No Joke: Trump and Humor

Sonja Boos
University of Oregon

Biography
Sonja Boos is Associate Professor of German at the University of Oregon. She is the author of Speaking the Unspeakable in Postwar Germany: Toward a Public Discourse on the Holocaust (Cornell University Press, 2013), and is currently working on a book titled Poetics of the Brain: the Emergence of Neuroscience and the German Novel.


 

My reflections on the role of humor in the past election and its aftermath were triggered by a comment made by writer and comedian Judd Apatov, who suggested that the outcome of the election wasn’t a surprise to him because he had been saying all along that the funnier candidate always wins: “I said it as a joke, but I think there’s something to it. Reagan was funny. Bill Clinton was funny. Bush was funnier than Gore. Obama was funnier than probably anybody who’s ever run for office. Even though the president-elect rarely laughs and has a demented sense of humor, Trump is way funnier than Hillary Clinton.”[1] Leaving aside the problem that in the United States, the personal likeability of a candidate is widely considered a key factor in the presidential race, which strikes me as misguided and rather absurd, I want to take seriously Apatov’s claim that Trump is funny and examine one of his most outrageous jokes. It came up on several occasions and most prominently in a 1997 interview on The Howard Stern Show, where Trump linked avoiding sexually transmitted diseases to serving in the Vietnam War. Referring to the perilous traps of “vaginas,” which Stern jokingly compares to “landmines,” Trump describes his personal sex life during the 1980s as “scary. It’s like Vietnam. It is my personal Vietnam. I feel like a great and very brave soldier.”[2]
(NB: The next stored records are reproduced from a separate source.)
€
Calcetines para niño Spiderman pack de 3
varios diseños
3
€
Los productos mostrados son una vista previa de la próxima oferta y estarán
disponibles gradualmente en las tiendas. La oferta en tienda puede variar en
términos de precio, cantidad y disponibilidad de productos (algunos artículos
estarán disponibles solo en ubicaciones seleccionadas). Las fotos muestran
Trump’s joke epitomizes what Freud in his Jokes and their Relation to the Unconscious defines as a tendentious joke.[3] It is both hostile (serving the purpose of aggressiveness) and obscene (serving the purpose of exposure), as it directs aggression at and threatens the exposure of two targets simultaneously. On the one hand, Trump’s analogy aims at (sexually active and liberated) women, and in particular female sex workers who are indeed at an increased risk of getting STDs because they are more likely to engage in risky sexual behaviors. The other targets of Trump’s analogy are Vietnam veterans who survived a war because of some combination of luck and/or bravery in action. Given that Trump successfully dodged military draft at age twenty-two because of bone spurs in his heels, his joke takes on an added, hidden level of meaning. Exposing his own sexual libertarianism, he builds himself up as much as he puts himself down—projecting his victory over the threat of the vagina dentata and his superiority over the American war hero.
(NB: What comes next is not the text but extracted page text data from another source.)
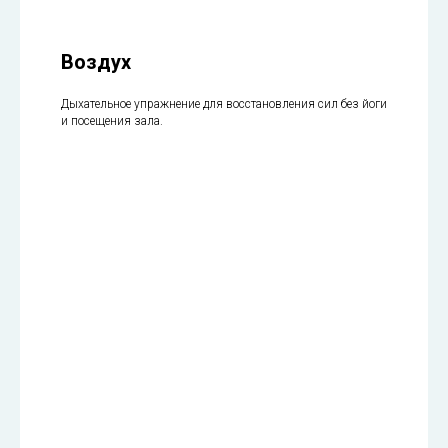
Воздух
Дыхательное упражнение для восстановления сил без йоги
и посещения зала.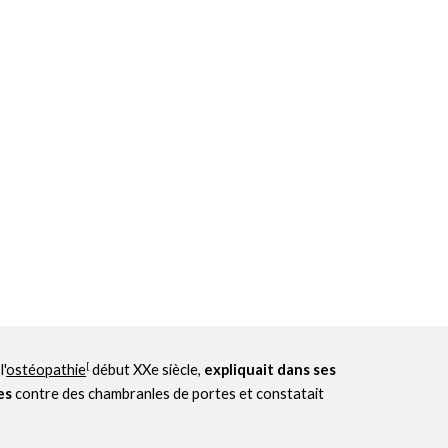
[
e
l'
ostéopathie
d
ébut XXe siècle,
expliquait dans ses
es
contre des chambranles de portes et constatait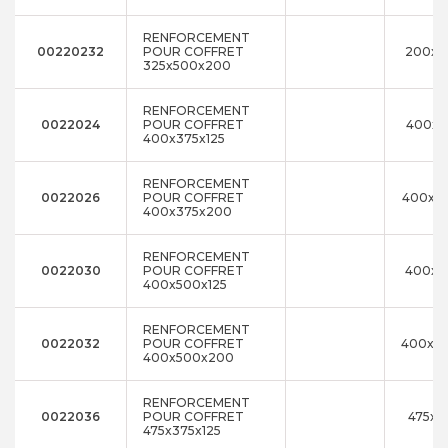
RENFORCEMENT
00220232
POUR COFFRET
200x5
325x500x200
RENFORCEMENT
0022024
POUR COFFRET
400x3
400x375x125
RENFORCEMENT
0022026
POUR COFFRET
400x3
400x375x200
RENFORCEMENT
0022030
POUR COFFRET
400x5
400x500x125
RENFORCEMENT
0022032
POUR COFFRET
400x5
400x500x200
RENFORCEMENT
0022036
POUR COFFRET
475x3
475x375x125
            The joke is also a good example for smut, which Freud defines as an act of aggression originally addressed towards a “sexually different person” (usually a women) in the service of seduction.[4] Freud stresses the importance of a third party, “another man,” whose presence conditions the smut, especially when the woman, feeling ashamed, does not yield to the attempt at seduction: “When the first person finds his libidinal impulse inhibited by the woman, he develops a hostile trend against that second person and calls on the originally interfering person as his ally.”[5] Freud also concedes that at higher social levels “the presence of a woman brings the smut to an end,” as men are forced to save it up “till they are ‘alone together’.”[6] Driven by his desire to amuse another man, the first person no longer addresses the woman directly, but instead addresses his male interlocutor(s). This substitution allows his aggressive act to assume the character of a joke, or, in the parlance of Trump and his defenders, of “locker room talk”—smut that is tolerated because the initial target is absent.

Freud also recognizes that tendentious jokes have a cathartic function, particularly when they involve aggression or cruelty. Tendentious jokes make it possible to momentarily overcome repression and circumvent the obstacles of upbringing, education, and society’s restrictive morality.[7] In Freud’s work, and in the popular perception, they are associated with the satisfaction of a primary urge and the enjoyment of those subjects of pleasure that are regarded as taboo (i.e. cruelty and obscenity). 

This is the background against which we must understand the rather misleading assertions seeking to validate Trump’s tendentious jokes as acts of subversion, as defiance against political correctness. Trump of course has repeatedly denounced political correctness, and he relishes posturing as a daring truth-teller who reclaims pleasure from a humorless, repressive society. But what purports to be a courageous act of defiance against the infringement of individual rights, is a false, and worse, an affirmative joke, if we believe Adorno and Horkheimer’s analysis of humor in the “Culture Industry” fragment of the Dialectic of Enlightenment.[8] Conjuring up a critique of mass entertainment as mass deception, Adorno and Horkheimer concede that enjoying bourgeois high culture isn’t exactly the equivalent of a fun ride at a water park. As Horkheimer and Adorno note: “Baudelaire is as humorless as Hölderlin.”[9] In a later essay, “Is Art Light-Hearted?,Adorno will state that lighthearted humor is the privilege of more innocent times – thereby extending his famous assertion that writing poetry after Auschwitz is barbaric.[10] And so Adorno and Horkheimer issue a call to resist the comic mode, and an injunction against laughter, that “sickness infecting happiness and drawing it into society’s worthless totality”.[11] This is because to laugh at something just means to disparage it, marking laughter as inhumane and barbaric. Roger Behrens elaborates on this idea when he defines the humor of capitalism as the Schadenfreude over its victims. Schadenfreude refers to a laughter by which the oppressed rejoice in the misery of the other oppressed, thereby affirming that they are in a relationship of competition with each other.[12] This is in line with Freud’s understanding of Schadenfreude, which he associates with the laughter of a child who gains pleasure from seeing another child make a mistake that he has successfully avoided.[13] It is a resentful humor by which we attack that which is like us precisely because it reminds us of ourselves.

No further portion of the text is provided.